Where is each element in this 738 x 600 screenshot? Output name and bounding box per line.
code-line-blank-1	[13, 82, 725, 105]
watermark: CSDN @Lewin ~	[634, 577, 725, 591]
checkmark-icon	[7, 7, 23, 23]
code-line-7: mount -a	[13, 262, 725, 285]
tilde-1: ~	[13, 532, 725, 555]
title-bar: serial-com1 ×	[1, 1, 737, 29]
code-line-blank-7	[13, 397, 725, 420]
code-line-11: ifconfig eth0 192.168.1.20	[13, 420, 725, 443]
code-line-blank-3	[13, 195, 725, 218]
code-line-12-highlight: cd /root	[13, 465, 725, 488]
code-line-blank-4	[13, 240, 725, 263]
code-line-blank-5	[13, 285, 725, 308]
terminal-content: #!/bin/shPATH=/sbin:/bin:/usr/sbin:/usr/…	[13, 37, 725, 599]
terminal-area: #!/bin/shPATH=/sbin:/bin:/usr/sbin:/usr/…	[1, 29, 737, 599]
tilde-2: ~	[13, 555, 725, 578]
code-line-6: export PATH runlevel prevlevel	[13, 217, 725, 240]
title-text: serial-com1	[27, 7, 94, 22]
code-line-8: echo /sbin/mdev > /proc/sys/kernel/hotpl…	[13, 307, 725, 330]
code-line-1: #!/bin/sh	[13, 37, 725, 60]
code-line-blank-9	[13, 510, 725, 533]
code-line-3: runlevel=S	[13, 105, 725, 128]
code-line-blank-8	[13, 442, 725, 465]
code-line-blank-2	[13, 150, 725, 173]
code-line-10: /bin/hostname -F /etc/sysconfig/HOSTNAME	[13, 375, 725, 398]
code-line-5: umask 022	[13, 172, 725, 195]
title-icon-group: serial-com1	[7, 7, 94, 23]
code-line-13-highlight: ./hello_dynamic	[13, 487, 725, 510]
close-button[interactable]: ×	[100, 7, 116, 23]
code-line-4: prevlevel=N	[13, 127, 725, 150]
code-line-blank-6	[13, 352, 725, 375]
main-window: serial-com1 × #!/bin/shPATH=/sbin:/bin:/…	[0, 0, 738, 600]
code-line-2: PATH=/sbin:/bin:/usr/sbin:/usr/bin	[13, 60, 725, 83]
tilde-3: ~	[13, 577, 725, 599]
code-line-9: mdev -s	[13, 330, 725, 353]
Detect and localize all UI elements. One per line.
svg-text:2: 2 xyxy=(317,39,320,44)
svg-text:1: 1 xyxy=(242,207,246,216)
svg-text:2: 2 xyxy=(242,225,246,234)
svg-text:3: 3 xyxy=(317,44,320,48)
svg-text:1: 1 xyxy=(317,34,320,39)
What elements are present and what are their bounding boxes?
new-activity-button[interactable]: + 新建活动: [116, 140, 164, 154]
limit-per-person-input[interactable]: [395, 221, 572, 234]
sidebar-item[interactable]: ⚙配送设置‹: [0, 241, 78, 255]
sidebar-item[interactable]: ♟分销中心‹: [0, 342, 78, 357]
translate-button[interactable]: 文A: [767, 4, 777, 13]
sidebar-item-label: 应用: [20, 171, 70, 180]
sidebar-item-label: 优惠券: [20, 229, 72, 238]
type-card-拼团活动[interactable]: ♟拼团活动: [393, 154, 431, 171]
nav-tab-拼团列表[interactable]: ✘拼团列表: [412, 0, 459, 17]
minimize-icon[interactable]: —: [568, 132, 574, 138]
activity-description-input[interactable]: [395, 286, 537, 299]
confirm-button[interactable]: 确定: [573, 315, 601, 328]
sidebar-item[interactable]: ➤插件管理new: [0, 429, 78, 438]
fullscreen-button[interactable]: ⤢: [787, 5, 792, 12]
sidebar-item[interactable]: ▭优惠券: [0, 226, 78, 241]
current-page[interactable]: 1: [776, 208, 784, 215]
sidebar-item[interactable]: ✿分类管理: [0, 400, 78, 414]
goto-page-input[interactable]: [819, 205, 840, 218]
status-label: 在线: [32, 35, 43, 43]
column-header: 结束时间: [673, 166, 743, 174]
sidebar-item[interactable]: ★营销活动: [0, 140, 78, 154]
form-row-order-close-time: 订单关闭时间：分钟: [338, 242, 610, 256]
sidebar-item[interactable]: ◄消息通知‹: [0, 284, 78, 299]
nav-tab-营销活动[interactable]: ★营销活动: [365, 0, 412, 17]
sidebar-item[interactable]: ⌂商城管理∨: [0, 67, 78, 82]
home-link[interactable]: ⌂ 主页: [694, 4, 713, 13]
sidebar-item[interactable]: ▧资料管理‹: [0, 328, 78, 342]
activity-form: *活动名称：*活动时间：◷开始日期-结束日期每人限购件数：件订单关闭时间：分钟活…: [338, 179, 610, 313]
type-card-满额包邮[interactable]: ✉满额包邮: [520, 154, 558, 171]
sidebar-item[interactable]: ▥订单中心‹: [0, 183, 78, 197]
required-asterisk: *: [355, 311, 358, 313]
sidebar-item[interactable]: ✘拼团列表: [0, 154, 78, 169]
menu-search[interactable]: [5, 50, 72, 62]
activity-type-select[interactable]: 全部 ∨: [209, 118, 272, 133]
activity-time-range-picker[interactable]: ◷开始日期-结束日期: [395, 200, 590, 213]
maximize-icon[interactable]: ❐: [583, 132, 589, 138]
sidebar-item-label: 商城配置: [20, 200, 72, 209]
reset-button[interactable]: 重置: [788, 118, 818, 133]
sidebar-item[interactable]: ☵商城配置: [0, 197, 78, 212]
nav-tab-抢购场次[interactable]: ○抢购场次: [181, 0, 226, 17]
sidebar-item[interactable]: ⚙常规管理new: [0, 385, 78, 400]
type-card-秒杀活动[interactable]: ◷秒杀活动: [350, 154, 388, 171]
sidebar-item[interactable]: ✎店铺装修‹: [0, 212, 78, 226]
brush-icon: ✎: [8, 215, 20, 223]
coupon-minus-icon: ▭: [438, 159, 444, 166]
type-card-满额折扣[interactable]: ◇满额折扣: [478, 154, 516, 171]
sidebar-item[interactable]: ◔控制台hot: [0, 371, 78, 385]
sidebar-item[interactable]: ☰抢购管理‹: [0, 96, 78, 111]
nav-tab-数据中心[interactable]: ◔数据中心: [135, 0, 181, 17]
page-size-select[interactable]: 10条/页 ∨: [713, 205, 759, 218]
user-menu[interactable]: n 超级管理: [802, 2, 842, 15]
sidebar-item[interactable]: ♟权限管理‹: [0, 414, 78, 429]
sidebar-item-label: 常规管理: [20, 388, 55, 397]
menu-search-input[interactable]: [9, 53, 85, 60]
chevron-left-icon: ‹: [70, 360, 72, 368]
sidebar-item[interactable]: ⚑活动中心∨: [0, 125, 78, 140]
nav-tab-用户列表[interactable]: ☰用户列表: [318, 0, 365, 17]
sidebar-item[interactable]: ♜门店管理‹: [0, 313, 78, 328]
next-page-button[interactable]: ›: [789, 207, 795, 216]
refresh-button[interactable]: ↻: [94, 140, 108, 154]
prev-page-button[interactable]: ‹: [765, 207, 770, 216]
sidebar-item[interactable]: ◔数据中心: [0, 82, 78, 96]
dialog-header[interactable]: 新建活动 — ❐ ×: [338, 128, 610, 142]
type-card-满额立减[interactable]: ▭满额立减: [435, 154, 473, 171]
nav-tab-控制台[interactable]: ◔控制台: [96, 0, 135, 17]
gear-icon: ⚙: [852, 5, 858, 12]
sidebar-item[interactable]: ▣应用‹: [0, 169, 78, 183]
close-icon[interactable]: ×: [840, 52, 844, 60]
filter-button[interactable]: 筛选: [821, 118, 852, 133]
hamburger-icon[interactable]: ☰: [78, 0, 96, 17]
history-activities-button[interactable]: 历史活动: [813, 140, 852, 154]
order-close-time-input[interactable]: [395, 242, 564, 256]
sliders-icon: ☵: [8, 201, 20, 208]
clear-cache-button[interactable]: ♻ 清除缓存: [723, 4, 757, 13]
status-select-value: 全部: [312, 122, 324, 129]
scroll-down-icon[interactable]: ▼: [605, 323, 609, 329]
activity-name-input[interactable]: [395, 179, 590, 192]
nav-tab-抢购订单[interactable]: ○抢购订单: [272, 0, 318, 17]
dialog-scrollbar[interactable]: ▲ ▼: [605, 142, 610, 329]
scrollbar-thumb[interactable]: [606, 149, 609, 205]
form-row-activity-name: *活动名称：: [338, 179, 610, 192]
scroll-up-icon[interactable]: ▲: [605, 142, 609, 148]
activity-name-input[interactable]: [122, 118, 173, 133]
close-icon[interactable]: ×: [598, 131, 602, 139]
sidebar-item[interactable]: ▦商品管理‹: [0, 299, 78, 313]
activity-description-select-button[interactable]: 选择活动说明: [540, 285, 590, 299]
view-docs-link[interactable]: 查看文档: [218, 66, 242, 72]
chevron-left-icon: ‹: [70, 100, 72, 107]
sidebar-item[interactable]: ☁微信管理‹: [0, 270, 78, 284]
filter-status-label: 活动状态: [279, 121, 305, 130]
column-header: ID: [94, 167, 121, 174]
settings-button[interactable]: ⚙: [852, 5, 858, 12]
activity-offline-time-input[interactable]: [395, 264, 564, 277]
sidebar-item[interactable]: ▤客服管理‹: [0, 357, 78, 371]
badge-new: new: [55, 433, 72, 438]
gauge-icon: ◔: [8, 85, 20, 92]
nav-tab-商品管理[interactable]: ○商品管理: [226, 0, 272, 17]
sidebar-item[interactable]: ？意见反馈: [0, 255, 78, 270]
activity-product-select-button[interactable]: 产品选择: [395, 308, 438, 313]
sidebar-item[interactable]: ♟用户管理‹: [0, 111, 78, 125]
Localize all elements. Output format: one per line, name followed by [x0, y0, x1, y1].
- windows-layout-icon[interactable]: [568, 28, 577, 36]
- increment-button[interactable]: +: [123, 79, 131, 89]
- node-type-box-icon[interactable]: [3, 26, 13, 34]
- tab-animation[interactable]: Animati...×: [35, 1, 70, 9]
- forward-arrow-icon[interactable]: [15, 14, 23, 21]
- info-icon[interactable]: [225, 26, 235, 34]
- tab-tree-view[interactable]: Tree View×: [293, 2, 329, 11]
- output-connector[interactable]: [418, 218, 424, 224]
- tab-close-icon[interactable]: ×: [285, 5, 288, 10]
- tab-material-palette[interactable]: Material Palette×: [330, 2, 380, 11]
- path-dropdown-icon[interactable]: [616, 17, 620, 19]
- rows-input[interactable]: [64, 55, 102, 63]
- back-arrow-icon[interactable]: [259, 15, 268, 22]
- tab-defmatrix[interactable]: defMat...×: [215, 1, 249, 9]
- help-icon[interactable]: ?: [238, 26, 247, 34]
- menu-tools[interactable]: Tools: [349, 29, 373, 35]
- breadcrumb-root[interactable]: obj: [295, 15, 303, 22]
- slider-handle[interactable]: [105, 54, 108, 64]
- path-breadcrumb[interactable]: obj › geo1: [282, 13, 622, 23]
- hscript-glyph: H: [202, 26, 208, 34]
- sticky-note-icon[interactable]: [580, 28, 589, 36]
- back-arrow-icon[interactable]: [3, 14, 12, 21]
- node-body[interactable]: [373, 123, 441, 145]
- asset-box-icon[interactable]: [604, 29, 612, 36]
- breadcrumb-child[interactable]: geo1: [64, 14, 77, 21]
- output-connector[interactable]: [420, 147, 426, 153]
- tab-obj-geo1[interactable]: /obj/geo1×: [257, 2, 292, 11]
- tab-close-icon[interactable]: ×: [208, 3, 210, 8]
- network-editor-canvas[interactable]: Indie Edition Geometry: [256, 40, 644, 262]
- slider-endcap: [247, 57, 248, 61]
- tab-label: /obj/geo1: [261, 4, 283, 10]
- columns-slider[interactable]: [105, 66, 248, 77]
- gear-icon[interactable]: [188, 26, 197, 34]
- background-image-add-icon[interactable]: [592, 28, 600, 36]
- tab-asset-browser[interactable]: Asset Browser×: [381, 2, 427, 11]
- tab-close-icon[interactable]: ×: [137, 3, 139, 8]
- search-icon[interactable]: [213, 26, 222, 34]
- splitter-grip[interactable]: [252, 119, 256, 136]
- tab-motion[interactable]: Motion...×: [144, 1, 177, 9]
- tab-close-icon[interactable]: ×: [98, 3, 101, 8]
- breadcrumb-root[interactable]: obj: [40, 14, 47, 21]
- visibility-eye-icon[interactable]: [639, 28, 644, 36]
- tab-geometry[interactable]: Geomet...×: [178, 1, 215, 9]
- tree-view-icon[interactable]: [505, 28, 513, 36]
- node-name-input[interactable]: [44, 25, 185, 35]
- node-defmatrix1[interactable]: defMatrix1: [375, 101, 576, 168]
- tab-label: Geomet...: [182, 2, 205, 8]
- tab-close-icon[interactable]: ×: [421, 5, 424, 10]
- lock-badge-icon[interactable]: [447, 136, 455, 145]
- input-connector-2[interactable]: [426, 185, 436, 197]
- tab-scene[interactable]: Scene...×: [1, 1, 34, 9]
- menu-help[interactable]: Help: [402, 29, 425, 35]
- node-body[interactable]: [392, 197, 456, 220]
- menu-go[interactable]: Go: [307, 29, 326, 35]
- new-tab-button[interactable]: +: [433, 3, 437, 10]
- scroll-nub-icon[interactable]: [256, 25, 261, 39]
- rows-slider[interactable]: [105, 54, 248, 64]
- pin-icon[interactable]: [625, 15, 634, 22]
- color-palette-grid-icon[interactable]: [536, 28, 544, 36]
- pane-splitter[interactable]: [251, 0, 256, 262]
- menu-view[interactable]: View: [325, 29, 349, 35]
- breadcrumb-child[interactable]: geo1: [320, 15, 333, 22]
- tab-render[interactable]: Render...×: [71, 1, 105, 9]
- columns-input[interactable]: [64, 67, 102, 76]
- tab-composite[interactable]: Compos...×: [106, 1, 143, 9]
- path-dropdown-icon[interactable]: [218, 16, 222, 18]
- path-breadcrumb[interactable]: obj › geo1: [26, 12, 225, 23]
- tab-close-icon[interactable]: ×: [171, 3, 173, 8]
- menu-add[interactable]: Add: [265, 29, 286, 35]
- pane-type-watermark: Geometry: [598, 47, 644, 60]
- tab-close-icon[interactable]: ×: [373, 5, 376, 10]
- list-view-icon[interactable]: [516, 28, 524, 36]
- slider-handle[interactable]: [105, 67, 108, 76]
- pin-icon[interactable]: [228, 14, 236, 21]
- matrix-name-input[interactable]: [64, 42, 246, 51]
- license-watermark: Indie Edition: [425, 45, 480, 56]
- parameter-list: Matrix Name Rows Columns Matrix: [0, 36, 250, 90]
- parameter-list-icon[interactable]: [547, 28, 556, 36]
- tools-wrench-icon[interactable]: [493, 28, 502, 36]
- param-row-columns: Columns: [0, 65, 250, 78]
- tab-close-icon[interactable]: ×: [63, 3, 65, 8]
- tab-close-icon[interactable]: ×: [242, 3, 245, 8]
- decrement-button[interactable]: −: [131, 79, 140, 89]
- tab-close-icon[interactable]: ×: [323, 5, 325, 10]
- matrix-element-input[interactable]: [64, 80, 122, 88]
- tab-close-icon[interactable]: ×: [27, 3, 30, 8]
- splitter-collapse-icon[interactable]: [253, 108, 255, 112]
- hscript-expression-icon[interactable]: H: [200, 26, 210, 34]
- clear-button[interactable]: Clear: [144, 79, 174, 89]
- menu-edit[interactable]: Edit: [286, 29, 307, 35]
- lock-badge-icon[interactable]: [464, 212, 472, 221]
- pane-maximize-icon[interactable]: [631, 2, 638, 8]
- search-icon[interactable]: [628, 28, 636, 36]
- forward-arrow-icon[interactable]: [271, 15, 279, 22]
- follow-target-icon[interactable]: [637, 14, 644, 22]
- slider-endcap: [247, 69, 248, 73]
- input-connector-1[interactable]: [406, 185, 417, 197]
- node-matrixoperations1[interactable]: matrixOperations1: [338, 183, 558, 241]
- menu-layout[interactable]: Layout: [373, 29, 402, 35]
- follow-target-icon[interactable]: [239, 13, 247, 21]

> _Required action_
In the entries above, find each line with "shPATH" and list it.

> _Task output_
terminal-content: #!/bin/shPATH=/sbin:/bin:/usr/sbin:/usr/…	[13, 37, 725, 599]
terminal-area: #!/bin/shPATH=/sbin:/bin:/usr/sbin:/usr/…	[1, 29, 737, 599]
main-window: serial-com1 × #!/bin/shPATH=/sbin:/bin:/…	[0, 0, 738, 600]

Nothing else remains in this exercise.